Proof of that was seen on the streets of London on Saturday night in the eight mad minutes after a van drove into pedestrians on a bridge and three men embarked on a stabbing spree in nearby bars and restaurants‚ killing seven - apparently in the name of Allah - before police shot them to death.

At a pedestrian crossing leading from Vauxhall tube station to the bridge of the same name arching gently over the Thames‚ amid the flashing blue lights‚ acidic atmosphere and faces stained by panic and worry‚ were two other faces.

All that could be seen of them was their eyes‚ which betrayed the same stains as everyone else’s.

They wore hijab.

Behind their veils they spoke the same taut sentences to each other as the people all around them.

“What really happened?”

“Who would do something like this?”

“What are we going to do?”

“Are our friends safe?”

“How are we going to get home?”

No-one asked them why yet another murderous attack on innocent civilians appeared to have been perpetrated‚ yet again‚ in the name of Islam.

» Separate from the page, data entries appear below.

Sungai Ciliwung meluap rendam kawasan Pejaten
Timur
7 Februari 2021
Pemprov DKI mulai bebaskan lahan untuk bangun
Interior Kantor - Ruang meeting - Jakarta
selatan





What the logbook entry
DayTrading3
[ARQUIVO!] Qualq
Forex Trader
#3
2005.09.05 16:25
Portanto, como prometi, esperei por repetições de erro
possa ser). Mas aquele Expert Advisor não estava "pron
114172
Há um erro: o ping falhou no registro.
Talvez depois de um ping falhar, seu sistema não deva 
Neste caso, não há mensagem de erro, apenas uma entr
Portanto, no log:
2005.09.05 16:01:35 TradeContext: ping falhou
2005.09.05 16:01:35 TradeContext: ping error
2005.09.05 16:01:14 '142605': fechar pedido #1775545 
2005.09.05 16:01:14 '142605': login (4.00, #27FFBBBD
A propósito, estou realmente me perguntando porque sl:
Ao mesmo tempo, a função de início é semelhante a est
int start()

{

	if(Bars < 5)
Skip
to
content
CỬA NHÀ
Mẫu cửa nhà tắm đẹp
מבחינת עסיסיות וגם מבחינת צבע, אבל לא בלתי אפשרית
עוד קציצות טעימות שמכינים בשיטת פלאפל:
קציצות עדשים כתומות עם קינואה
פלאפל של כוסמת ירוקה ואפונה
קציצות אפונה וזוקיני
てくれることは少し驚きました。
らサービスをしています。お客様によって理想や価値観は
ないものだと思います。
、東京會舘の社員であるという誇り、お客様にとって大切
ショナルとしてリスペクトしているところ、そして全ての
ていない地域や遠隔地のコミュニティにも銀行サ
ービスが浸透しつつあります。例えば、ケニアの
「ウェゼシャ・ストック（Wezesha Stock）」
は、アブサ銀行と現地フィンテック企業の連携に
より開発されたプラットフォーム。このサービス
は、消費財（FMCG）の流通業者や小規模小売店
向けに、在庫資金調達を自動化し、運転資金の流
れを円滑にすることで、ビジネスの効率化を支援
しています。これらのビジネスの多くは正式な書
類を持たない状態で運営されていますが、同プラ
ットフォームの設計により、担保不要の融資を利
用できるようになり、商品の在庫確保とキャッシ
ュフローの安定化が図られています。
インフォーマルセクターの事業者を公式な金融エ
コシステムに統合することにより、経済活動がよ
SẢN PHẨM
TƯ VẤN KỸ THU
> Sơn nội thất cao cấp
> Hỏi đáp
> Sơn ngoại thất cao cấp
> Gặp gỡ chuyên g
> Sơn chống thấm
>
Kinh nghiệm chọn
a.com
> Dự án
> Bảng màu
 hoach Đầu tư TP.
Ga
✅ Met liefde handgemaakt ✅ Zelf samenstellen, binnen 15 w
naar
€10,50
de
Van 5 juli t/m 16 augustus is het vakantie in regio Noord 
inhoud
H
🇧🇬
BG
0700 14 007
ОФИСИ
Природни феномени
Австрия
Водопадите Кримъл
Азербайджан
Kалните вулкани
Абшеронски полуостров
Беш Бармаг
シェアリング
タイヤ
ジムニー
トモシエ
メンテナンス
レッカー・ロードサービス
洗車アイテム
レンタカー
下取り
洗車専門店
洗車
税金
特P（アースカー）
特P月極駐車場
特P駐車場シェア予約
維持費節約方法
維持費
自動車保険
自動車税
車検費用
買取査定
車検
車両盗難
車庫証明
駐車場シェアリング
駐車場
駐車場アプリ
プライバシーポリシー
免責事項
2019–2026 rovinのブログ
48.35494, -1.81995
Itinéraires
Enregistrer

No-one berated them for sharing the faith of the murderers.

No-one told them to go back to where they came from.

No-one looked at them in a way that suggested they were wondering whether they were planning something similar or were part of the same plot.

No-one looked at them more than they looked at anyone else‚ in fact. All were searching for the comfort of the ordinary in the tumult of the extraordinary.

And in the here and now of that moment the futility of terrorism stood in stark relief from the chaos.

If the point of the attack was to turn more Muslims against others‚ it had failed. If the point was to provoke attacks on other Muslims‚ it had also failed.

Two Muslim women were as much emotional victims and physical survivors as the rest of us. We were in this together‚ and neither cultural nor religious differences could disrupt that bond; your gods or theirs‚ or none.

The terrorist attack‚ which surely had sought to divide us‚ had united us.

But‚ by Sunday morning‚ cracks in that togetherness were snaking through the city.

“They should arrest the relatives of the people involved - mothers‚ fathers‚ uncles‚ grandmothers‚ everybody - and take their citizenship away and send them back to the countries they came from‚ or that their families came from‚” a taxi driver said.

“They come here‚ they get jobs‚ they use the benefits of being here. And then they do this.

“I know it’s not politically correct‚ but that’s what must happen. They must be forced out.”

He took a breath‚ mindful perhaps of his blood pressure.

“I’d be a hard prime minister; I’d be like Donald Trump‚” he said. “Actually‚ that’s not true: he’s racist.”

He sounded like the kind of podgy white bloke in his 50s who sees cultural and religious differences as inviolable obstacles to integration.

He was indeed podgy and in his 50s. But he was also an Arab from “the Middle East” who is “married to a white Welsh woman who has given me two wonderful sons”.

One of them is a member of the United Kingdom’s unarmed police.

“I want him to carry a sidearm‚ so that when someone comes at him with a knife he can empty a magazine on them.”

In a Marylebone cafe‚ a woman told of her and her partner’s experience the night before.

“We were right there‚ at London Bridge‚ in a pub‚ watching the football‚” she said.

“Which was why it happened when it did - they knew a lot of people would be coming out of the pubs after the football.

“We snuck away just before the attack because we had to work at 7am this morning.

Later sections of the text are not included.